Holding on to the Narrative

Back in October and November, I threw myself into my annual writing project, with the ambitious goal of writing an epic novel about the last days of Babylon.  It's a tale worth telling, something I'm even more sure of now than I was when I started.  

Babylon the Great fell because it was torn apart from within by disinformation and propaganda produced by the brilliant Cyrus of Persia.

Not that this is relevant to present day America.  Not at all.  Ahem.

Anyhoo, my goal wasn't small, and for two months I wrote towards it ferociously.   And when the smoke had cleared and my carpal tunnels began to cool down, I had a great big honkin' manuscript.  Over ninety six thousand words, which translated into 498 pages of double-spaced, twelve-point, Times New Roman goodness.

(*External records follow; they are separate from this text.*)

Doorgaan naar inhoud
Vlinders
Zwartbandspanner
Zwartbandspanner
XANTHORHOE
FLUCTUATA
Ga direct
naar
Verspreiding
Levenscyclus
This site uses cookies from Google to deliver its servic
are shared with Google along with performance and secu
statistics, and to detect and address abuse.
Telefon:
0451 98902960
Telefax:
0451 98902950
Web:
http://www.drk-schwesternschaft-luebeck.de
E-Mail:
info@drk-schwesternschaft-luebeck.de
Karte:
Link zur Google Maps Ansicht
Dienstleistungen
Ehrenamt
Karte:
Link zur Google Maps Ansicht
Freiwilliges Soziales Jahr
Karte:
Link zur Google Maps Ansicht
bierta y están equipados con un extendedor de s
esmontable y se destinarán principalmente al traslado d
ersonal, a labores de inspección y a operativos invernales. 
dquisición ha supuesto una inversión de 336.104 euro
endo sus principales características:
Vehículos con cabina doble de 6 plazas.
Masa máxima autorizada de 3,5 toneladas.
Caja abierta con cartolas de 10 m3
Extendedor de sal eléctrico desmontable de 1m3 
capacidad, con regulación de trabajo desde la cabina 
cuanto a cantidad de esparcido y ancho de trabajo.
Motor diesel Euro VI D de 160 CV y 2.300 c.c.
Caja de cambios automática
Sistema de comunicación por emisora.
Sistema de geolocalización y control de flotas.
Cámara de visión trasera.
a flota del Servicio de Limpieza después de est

Everything was there.  History.  A wildly diverse cast of characters.  Intrigue. Romance. Battles.  Everything.  

As William Goldman might have put it, “Fencing. Fighting. Torture. Poison. True Love. Hate. Revenge. Giants. Hunters. Bad men. Good men. Beautifulest Ladies. Snakes. Spiders... Pain. Death. Brave men. Cowardly men. Strongest men. Chases. Escapes. Lies. Truths. Passion. Miracles.”

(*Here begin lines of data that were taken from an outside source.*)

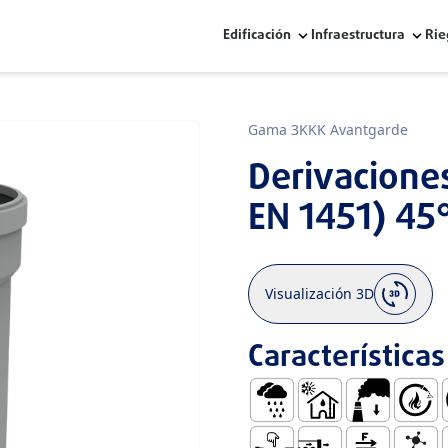
Edificación
Infraestructura
Rie
Gama 3KKK Avantgarde
Derivacione
EN 1451) 45
Visualización 3D
Características
Aguas Pluviales
Serie Fría
Baja Emisión
Autoext
F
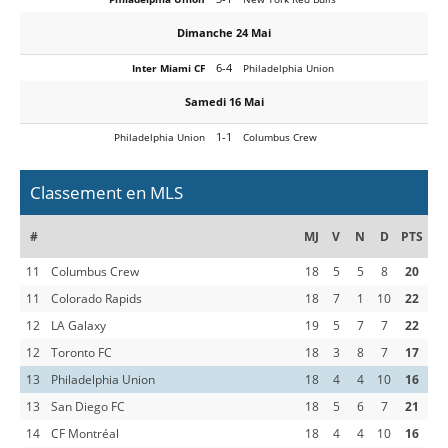
Dimanche 24 Mai
6-4
Inter Miami CF
Philadelphia Union
Samedi 16 Mai
1-1
Philadelphia Union
Columbus Crew
Classement en MLS
#
MJ
V
N
D
PTS
11
Columbus Crew
18
5
5
8
20
11
Colorado Rapids
18
7
1
10
22
12
LA Galaxy
19
5
7
7
22
12
Toronto FC
18
3
8
7
17
13
Philadelphia Union
18
4
4
10
16
13
San Diego FC
18
5
6
7
21
14
CF Montréal
18
4
4
10
16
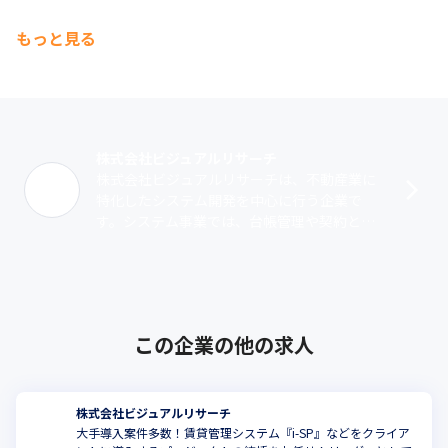
もっと見る
株式会社ビジュアルリサーチ
株式会社ビジュアルリサーチは、不動産業に
特化したシステム開発を中心に行う企業で
す。システム事業では、台帳管理や契約とい
った賃貸管理の業務をサポートする賃貸管理
システム『i-SP』と『SP-Ⅱ』を提供。･･･
この企業の他の求人
株式会社ビジュアルリサーチ
大手導入案件多数！賃貸管理システム『i-SP』などをクライア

It had everything.  Well, not spiders.  I don't think there are spiders.

And that, as I discovered when I shared it with my first beta readers, was the problem.  

Not that there weren't spiders.  But that it had everything.

I'm blessed with a literate wife who's perfectly willing to tell me what she really thinks, and an older son who inherited that same gift.

Both of them read the manuscript and said: Honey/Dad, there's just too much here.  Too many characters described in too much detail.  Too many narrative sub-threads.  Diversions and excursi and wanderings, oh my.  The core personal narrative...the tale of an introverted Persian scribe and mystic who finds himself drawn into a massive conflict between empires...got lost in the noise.

Hearing them, I did what needed to be done, and cut with ferocity.  Four hundred and ninety eight pages became four hundred and eighteen.  Eighty pages of sub-plots, the work of weeks of writing, chopped away to give the central narrative room to breathe.

The resulting manuscript was vastly better.  Not perfect, but good enough that it's worth sending on to those who might actually be part of the process of turning it into a book.

Because a story without a compelling and sustaining narrative just doesn't work.  It comes apart.  It doesn't hold our interest, or keep us engaged.

The same is true, I think, of faith communities.  A church that has no honest sense of its own story, or where there are a significant number of competing narratives?  It can't cohere.  There's nothing to carry it along.

As tempting as it can be to clutter the story of a community with whatever's on your mind right now, whatever clamor and shout and hulabaloo is consuming #twitter this morning, that leads nowhere and does nothing.  It is one of the surest recipes for a failed narrative.

And what is true for congregations, I think, also tends to be true of nations.

It was certainly true for Babylon the Great.